Rotsaert ha concluso il suo intervento elencando gli elementi principali che a suo avviso connotano tutte quelle nuove comunità, quei nuovi movimenti ecclesiali che da tempo stanno conoscendo uno slancio inatteso, come il rinnovamento carismatico, la comunità di sant’Egidio, comunione e liberazione, i monaci di Taizé, i legionari di Cristo ecc. In queste nuove realtà ecclesiali colpisce, anzitutto, la chiarezza d’intenti con cui si pongono di fronte al mondo e all’interno della missione della Chiesa. E lo fanno con un fervore, con una preghiera che parte prima dal cuore che non dalle labbra.
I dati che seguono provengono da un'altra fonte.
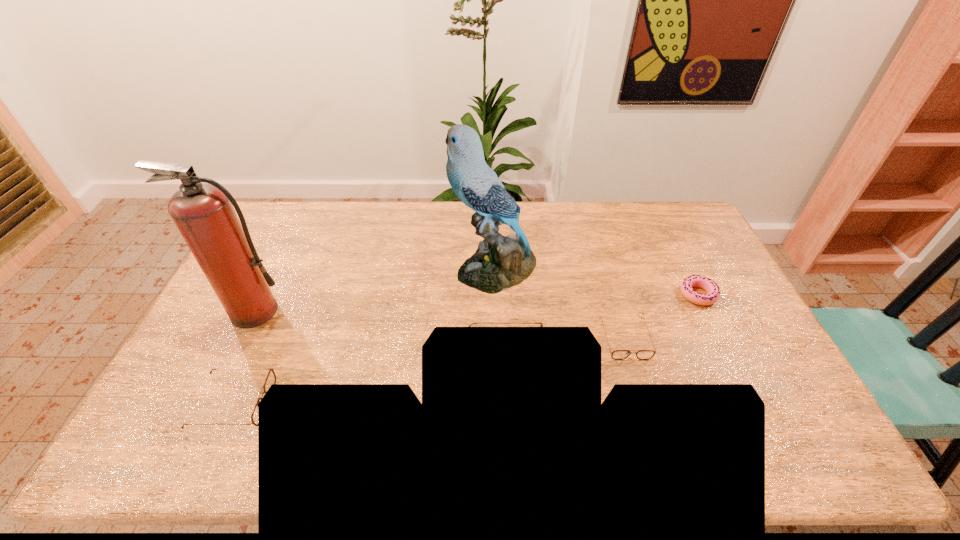 The height and width of the screenshot is (540, 960). Find the location of `vacant space that satisfies the following two spatial constraints: 1. on the front-facing side of the rightmost sunglasses; 2. on the front-facing side of the leftmost sunglasses`. vacant space that satisfies the following two spatial constraints: 1. on the front-facing side of the rightmost sunglasses; 2. on the front-facing side of the leftmost sunglasses is located at coordinates (644, 403).

Locate an element on the screen. This screenshot has height=540, width=960. free location that satisfies the following two spatial constraints: 1. on the front-facing side of the rightmost sunglasses; 2. on the front-facing side of the second sunglasses from left to right is located at coordinates (631, 359).

You are a GUI agent. You are given a task and a screenshot of the screen. Output one action in this format:
    pyautogui.click(x=<x>, y=<y>)
    Task: Click on the blank area in the image that satisfies the following two spatial constraints: 1. on the front-facing side of the shortest sunglasses; 2. on the front-facing side of the tallest sunglasses
    Image resolution: width=960 pixels, height=540 pixels.
    Given the screenshot: What is the action you would take?
    pyautogui.click(x=631, y=359)

Locate an element on the screen. free location that satisfies the following two spatial constraints: 1. on the face of the parakeet; 2. at the nozzle of the fire extinguisher is located at coordinates (496, 311).

I want to click on free space that satisfies the following two spatial constraints: 1. on the face of the parakeet; 2. at the nozzle of the fire extinguisher, so click(x=496, y=311). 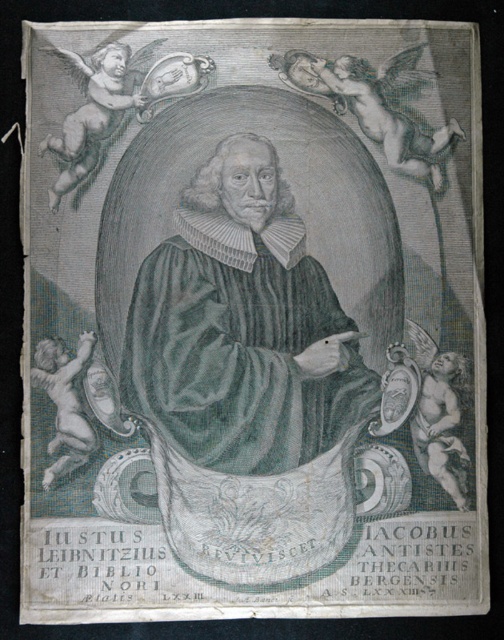 Question: Does smooth skin cherub at upper right have a greater width compared to smooth cherub at lower right?

Choices:
 (A) no
 (B) yes

Answer: (B)

Question: Is smooth skin cherub at upper right to the right of smooth white cherub at upper left from the viewer's perspective?

Choices:
 (A) no
 (B) yes

Answer: (B)

Question: Estimate the real-world distances between objects in this image. Which object is closer to the smooth cherub at lower right?

Choices:
 (A) green striped robe at center
 (B) smooth cherub at lower left
 (C) smooth white cherub at upper left

Answer: (A)

Question: Estimate the real-world distances between objects in this image. Which object is farther from the smooth cherub at lower right?

Choices:
 (A) green striped robe at center
 (B) smooth skin cherub at upper right

Answer: (B)

Question: Is green striped robe at center below smooth cherub at lower left?

Choices:
 (A) no
 (B) yes

Answer: (A)

Question: Among these points, which one is nearest to the camera?

Choices:
 (A) (453, 401)
 (B) (448, 131)
 (C) (353, 369)

Answer: (C) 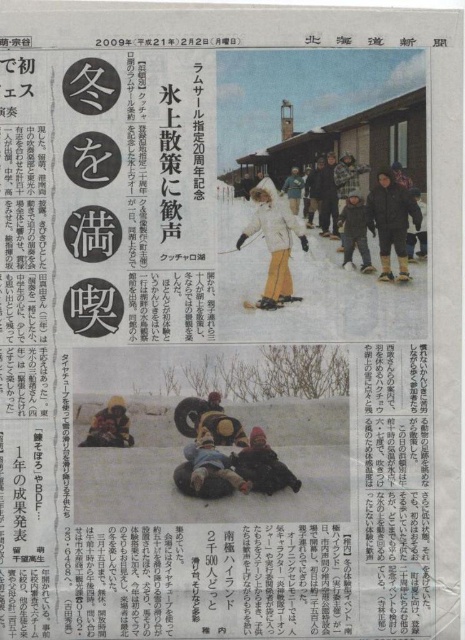 Can you confirm if dark brown fur coat at center is positioned above yellow fuzzy hat at center?

Correct, dark brown fur coat at center is located above yellow fuzzy hat at center.

Who is higher up, dark brown fur coat at center or yellow fuzzy hat at center?

dark brown fur coat at center is higher up.

Describe the element at coordinates (391, 221) in the screenshot. The height and width of the screenshot is (640, 465). I see `dark brown fur coat at center` at that location.

You are a GUI agent. You are given a task and a screenshot of the screen. Output one action in this format:
    pyautogui.click(x=<x>, y=<y>)
    Task: Click on the dark brown fur coat at center
    
    Given the screenshot: What is the action you would take?
    pyautogui.click(x=391, y=221)

Does point (370, 204) come closer to viewer compared to point (253, 456)?

Yes, point (370, 204) is closer to viewer.

Find the location of a particular element. The image size is (465, 640). dark brown fur coat at center is located at coordinates (391, 221).

Is point (382, 234) closer to viewer compared to point (271, 470)?

That is False.

Locate an element on the screen. dark brown fur coat at center is located at coordinates (391, 221).

Between dark brown fur hat at center and yellow fuzzy hat at center, which one has less height?

With less height is yellow fuzzy hat at center.

Does dark brown fur hat at center have a lesser height compared to yellow fuzzy hat at center?

No.

Describe the element at coordinates (263, 467) in the screenshot. I see `dark brown fur hat at center` at that location.

Identify the location of dark brown fur hat at center. (263, 467). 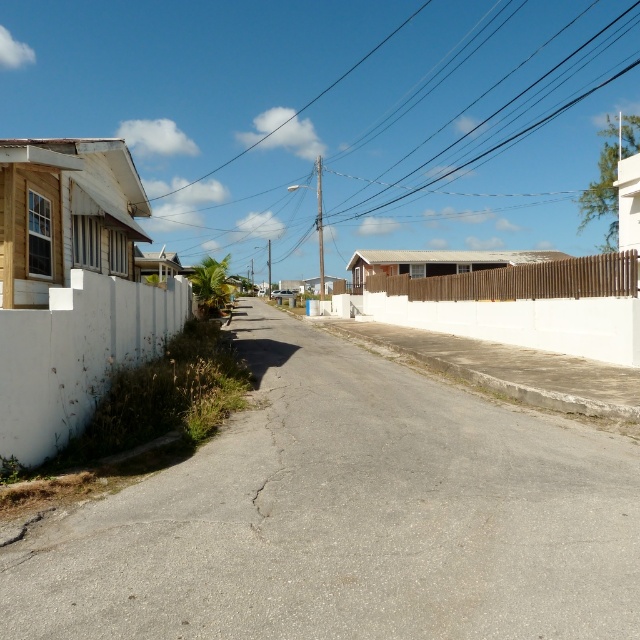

Inoltre, la vita comunitaria, in questi movimenti, ha una notevole importanza ed è vissuta con gioia e semplicità. Ancora, in queste nuove realtà assume una significativa rilevanza la Chiesa gerarchica, nei confronti della quale l’amore supera di gran lunga la critica.

Ora, le comunità religiose tradizionali possono dire di avere la stessa chiarezza riguardo alla propria identità e alla propria ragion d’essere, lo stesso fervore nella preghiera, la stessa gioia e la stessa semplicità di vita, lo stesso amore per Cristo e per la Chiesa? Rotsaert non risponde direttamente a questi interrogativi. Dall’insieme di tutto il suo discorso, lascia comunque facilmente intendere che senza un ritorno alle origini, senza la radicalità evangelica, la capacità anche di una certa contestazione “profetica” nei confronti sia del mondo che della realtà ecclesiale nel suo complesso, senza soprattutto una rinnovata e più autentica spiritualità, vissuta nella gioia e nella semplicità, la vita religiosa in Europa già oggi ma più ancora in futuro potrebbe anche essere seriamente e definitivamente compromessa.

 

Angelo Arrighini

 

1 FERNANDO PRADO, a cura, Dove ci porta il Signore. La vita consacrata nel mondo: tendenze e prospettive, Edizioni Paoline, Milano 2005, pp. 293, € 13,00.